How do you screw up Godzilla?

Oct 22, 2008 17:00

Political content and some rude language to boot, so I suppose I'll go ahead and cut it so people who want to wave off can. Nothing major, just an observation.



So, the other day the totally awesome website FiveThirtyEight made a post about the presidential race in Western Pennsylvania, and it led off...well, it led off with a Jack Kerouac quote. After that, however, there was this tale:

So a canvasser goes to a woman's door in Washington, Pennsylvania. Knocks. Woman answers. Knocker asks who she's planning to vote for. She isn't sure, has to ask her husband who she's voting for. Husband is off in another room watching some game. Canvasser hears him yell back, "We're votin' for the n***er!"
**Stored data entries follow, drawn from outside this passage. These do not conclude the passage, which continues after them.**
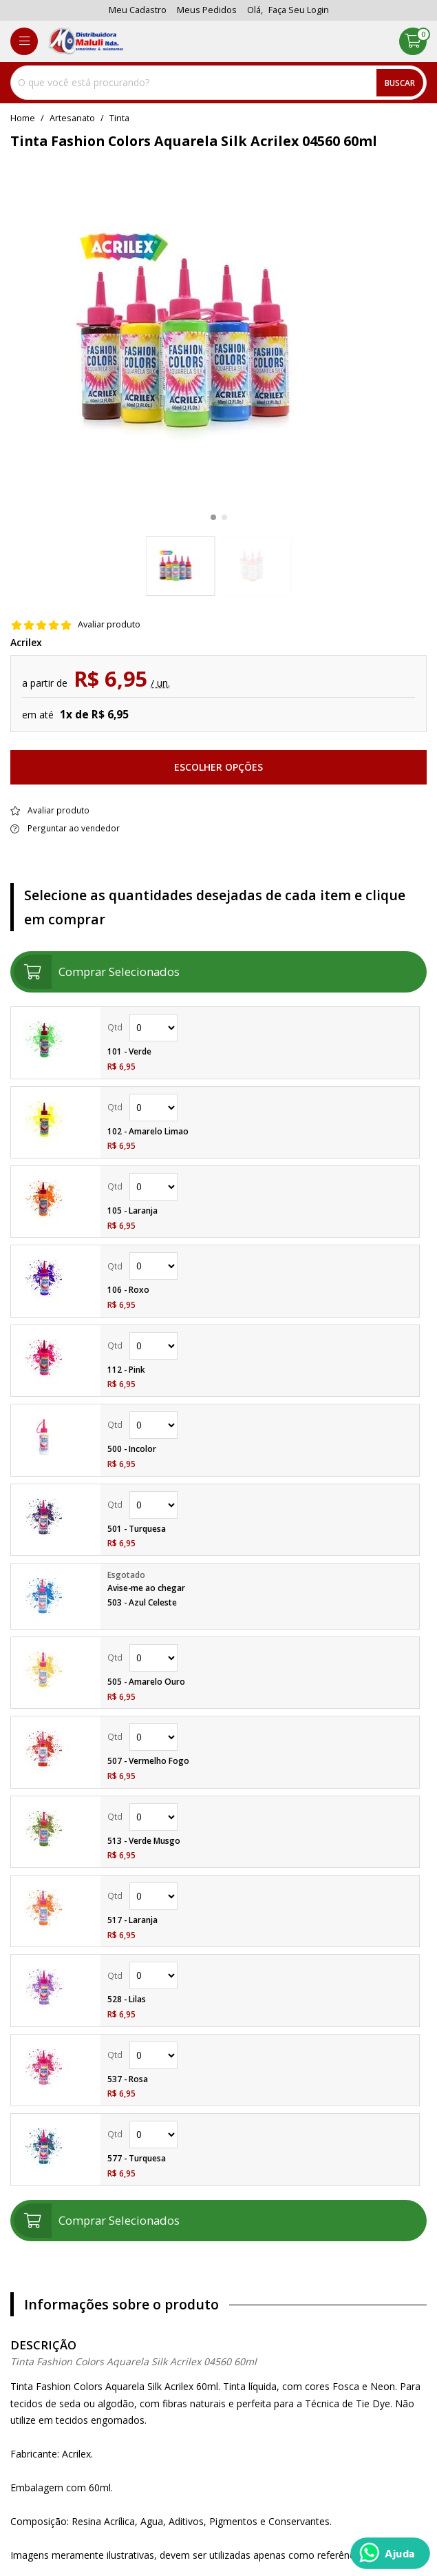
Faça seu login (298, 10)
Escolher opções (218, 766)
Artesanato (72, 118)
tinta (119, 118)
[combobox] (218, 82)
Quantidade (153, 1027)
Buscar (400, 82)
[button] (213, 517)
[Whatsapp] (390, 2553)
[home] (85, 41)
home (22, 118)
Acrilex (26, 642)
Woman turns back to canvasser, and says brightly and matter of factly: "We're voting for the n***er."

ardaniel and I pondered this in the car that night. We came to a few conclusions; it was funny, and it was a horrible thing to say, but in this one case the language could be overlooked for the fact that they were getting the right idea even while expressing it poorly, so it was worth a pass and a laugh.

Mostly, after the giggles subsided, what was left was the overwhelming sense of...how? How does John McCain *lose* people like this? How badly do you have to screw up your case if you lose the kind of person who would innocently say, "We're votin' for the nigger!"? (The subject of this post is a reference to my classical example of this type of problem: The 1998 American version of Godzilla. The concept is *so* basic and *so* well tread for years and years, as long as you hit a few key points, you *will* make a decent Godzilla movie. To instead make a peice of crap is otherwise willful and criminal ignorance.)
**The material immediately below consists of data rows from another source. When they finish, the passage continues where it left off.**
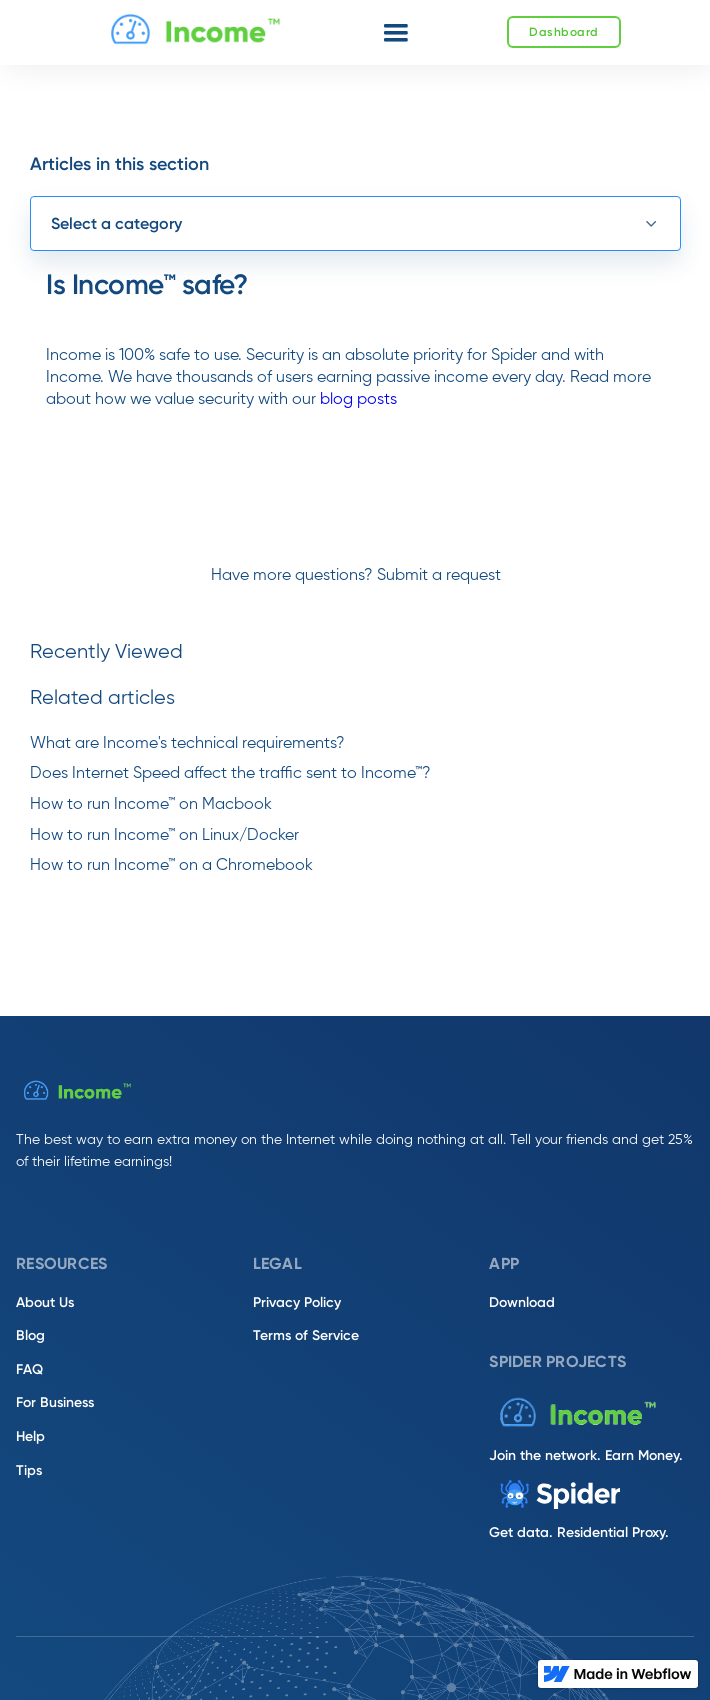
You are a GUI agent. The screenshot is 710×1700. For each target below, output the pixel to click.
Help (30, 1436)
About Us (45, 1302)
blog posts (358, 400)
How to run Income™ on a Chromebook (171, 866)
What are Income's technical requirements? (187, 744)
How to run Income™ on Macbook (151, 805)
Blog (30, 1335)
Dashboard (564, 32)
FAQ (29, 1369)
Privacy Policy (297, 1302)
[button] (396, 33)
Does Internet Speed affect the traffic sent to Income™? (230, 774)
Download (522, 1302)
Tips (29, 1470)
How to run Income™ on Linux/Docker (164, 836)
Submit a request (439, 576)
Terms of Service (306, 1335)
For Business (55, 1402)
That was the thought experiment. Today I got a much closer-to-home example.

I have two sides to my family. My immediate family is awesome, and where I got just about all of my inherant awesome from. Most of my mother's side extended family also fall under this category, to varying degrees.

My father's side, however, stemming from his sister, is another story. $Baptist, to a fault, with all the sterotypical baggage that comes along with that. My aunt, at my brother's wedding, intoned that it takes three years of *training* to become a Lutheran. Anything that isn't something they believe in is dark and scary and to be put down. Cousins range from one that's tolerable, one that's just kinda 'out there', and one that might as well be her mother.

Today, my mother informed me that my aunt had informed her, via instant message, that their *entire family* would be voting for Senator Obama.

How do you, John McCain, *screw up Godzilla?* The mind reels.